2018-19 quadrivalent vaccines:

  1. the same three HA antigens as trivalent vaccines, plus
  2. B/Phuket/3073/2013-like virus (Yamagata lineage)

Those at highest risk for severe outcomes from influenza continue to be:

  • children under 2 years of age and
  • adults 65 years of age and older, and
  • those persons who have conditions that make them more susceptible to severe illness, including
    • immune suppression
    • pregnancy or recent delivery
    • chronic respiratory disease
    • metabolic disorders
    • obesity
    • cardiopulmonary disease


Vaccinate! Both intranasal and different injectable formulations are available.  Encourage patients to get their flu vaccine. Refer to Vaccine Information for additional information on vaccine composition, dosing, storing, and administration or the comprehensive Advisory Committee on Immunization Practices (ACIP) guidelines, Prevention and Control of Influenza with Vaccines for the 18-19 season.

Flu Vaccine from ACPHD: Each year, we distribute flu vaccine to providers who agree to certain guidelines about to whom they will administer the vaccine and how and when to report usage. Visit our Flu Vaccine Distribution Program page for more information.


Early antiviral treatment is recommended for any person who has severe illness, is at high risk for severe illness or complication, or is hospitalized for influenza.
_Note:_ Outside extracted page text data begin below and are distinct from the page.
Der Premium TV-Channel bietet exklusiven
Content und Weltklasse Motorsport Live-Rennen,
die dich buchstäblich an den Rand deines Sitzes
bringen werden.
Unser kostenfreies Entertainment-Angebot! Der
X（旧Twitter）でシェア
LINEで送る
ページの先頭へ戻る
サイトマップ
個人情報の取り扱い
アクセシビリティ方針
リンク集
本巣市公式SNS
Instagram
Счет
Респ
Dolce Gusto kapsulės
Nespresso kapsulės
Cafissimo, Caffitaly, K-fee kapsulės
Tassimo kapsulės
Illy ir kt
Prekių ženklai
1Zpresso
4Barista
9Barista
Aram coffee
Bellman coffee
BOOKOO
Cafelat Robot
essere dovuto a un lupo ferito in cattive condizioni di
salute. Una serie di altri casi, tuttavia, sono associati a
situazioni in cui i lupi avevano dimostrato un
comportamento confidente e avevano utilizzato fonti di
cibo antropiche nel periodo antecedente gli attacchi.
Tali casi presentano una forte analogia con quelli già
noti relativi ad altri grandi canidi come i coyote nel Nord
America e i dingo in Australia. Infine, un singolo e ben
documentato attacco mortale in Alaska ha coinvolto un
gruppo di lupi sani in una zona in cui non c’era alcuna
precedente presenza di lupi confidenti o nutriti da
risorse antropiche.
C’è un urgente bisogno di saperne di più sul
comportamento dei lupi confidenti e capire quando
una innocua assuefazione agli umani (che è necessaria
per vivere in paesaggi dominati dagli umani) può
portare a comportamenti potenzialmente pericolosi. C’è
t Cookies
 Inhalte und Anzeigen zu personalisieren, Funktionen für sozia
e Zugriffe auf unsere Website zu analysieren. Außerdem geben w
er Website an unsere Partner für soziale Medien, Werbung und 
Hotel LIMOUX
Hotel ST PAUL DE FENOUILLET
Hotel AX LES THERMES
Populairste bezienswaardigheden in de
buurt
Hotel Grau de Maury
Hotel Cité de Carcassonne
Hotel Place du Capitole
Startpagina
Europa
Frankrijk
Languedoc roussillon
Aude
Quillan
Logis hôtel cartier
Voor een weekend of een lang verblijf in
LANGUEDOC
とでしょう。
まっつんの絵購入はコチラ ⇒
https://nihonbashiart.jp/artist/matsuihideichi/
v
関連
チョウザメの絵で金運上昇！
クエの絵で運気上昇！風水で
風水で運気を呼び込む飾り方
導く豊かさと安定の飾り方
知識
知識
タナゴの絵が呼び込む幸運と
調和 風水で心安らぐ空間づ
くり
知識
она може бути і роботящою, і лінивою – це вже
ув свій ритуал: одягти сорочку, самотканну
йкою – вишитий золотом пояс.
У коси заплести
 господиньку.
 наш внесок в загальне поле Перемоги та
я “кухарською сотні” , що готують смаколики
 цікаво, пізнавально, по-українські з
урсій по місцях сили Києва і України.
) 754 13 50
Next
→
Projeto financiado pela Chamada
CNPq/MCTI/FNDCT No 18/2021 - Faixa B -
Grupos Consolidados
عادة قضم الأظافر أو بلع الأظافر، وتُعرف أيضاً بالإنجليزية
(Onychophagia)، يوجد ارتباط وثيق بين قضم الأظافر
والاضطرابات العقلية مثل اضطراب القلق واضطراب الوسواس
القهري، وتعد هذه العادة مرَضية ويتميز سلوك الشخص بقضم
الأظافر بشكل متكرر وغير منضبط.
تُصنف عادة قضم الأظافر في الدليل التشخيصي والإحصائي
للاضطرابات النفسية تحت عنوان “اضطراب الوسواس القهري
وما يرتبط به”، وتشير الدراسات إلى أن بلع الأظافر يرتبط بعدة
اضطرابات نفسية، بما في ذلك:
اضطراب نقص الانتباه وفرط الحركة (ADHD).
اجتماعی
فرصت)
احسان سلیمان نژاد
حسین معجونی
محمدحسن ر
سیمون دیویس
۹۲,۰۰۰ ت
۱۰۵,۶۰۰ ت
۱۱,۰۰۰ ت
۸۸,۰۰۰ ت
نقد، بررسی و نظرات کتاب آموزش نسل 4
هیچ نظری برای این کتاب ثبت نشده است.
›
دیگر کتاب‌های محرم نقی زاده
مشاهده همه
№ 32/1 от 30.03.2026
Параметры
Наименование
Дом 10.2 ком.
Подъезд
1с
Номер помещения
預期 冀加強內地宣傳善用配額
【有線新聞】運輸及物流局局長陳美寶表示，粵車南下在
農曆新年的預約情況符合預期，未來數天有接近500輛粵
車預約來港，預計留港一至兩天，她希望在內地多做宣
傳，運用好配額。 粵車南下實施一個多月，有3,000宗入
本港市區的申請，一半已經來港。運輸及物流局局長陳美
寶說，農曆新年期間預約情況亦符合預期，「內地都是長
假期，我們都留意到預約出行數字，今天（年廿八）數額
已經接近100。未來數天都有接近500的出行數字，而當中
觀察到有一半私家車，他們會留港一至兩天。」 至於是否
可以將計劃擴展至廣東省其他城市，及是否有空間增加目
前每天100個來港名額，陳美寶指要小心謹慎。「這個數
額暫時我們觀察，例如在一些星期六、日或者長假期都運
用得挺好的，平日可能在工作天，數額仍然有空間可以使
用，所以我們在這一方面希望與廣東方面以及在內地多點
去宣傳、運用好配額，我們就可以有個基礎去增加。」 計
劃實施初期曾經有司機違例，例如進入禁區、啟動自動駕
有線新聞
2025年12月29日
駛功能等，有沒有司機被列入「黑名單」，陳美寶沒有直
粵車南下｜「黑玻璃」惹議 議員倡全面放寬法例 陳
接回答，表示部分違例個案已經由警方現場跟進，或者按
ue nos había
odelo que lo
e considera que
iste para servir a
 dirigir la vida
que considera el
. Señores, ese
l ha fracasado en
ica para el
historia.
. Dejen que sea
It is ideal to start treatment with oseltamivir or zanimivir within 48 hours of onset, but may still be of benefit up to 4 to 5 days after onset. If you suspect influenza in a patient, don’t wait for lab results to begin treatment.

For more information refer to the Centers for Disease Control and Prevention (CDC): Influenza Antiviral Medications: Summary for Clinicians.

Pregnant and Postpartum Women

Pregnant and postpartum women are at high risk for serious complications from influenza virus. Health care providers should encourage all women who might be pregnant, who are pregnant and who are postpartum to get vaccinated.  Influenza vaccination can be administered at any time during pregnancy, before and during the influenza season.  Influenza vaccination can also help protect against premature labor and delivery. Antivirals are recommended for treating influenza in pregnant women. For additional information refer to these Pregnant Women and Influenza resources from CDC.

Influenza Vaccine Dosage

Children aged 6 months through 8 years who are receiving influenza vaccine for the first time, and some in this age group who have previously been vaccinated, require two doses of vaccine administered ≥4 weeks apart. Refer to Vaccine Information for additional information on vaccine composition, dosing, storing, and administration or the comprehensive Advisory Committee on Immunization Practices (ACIP) guidelines. For more information and an algorithm for dosing in this age group please refer to the 2018-19 ACIP guidelines.

Influenza Vaccination of Persons with a History of Egg Allergy

Persons with a history of egg allergy who have experienced only hives after exposure to egg should receive influenza vaccine. The 2018-19 ACIP Guidelines recommend watching these and non-allergic persons for 15 minutes following vaccination to decrease the risk of injury due to syncope. Persons with severe egg allergy should be vaccinated under the supervision of a medical provider who is able to recognize and manage severe allergic conditions.

Laboratory Specimens

When submitting individual specimens for influenza testing to the Alameda county public health lab, please use this form:

Infection Control

Clinics: Please provide masks and hand sanitizer for patients with suspected influenza and ask them to mask before sitting in waiting rooms.
Inpatient: Standard and droplet precautions should be implemented for patients with suspected or confirmed influenza, including placement in a private room and placing a surgical mask on patients if they must be transported to other areas of the facility.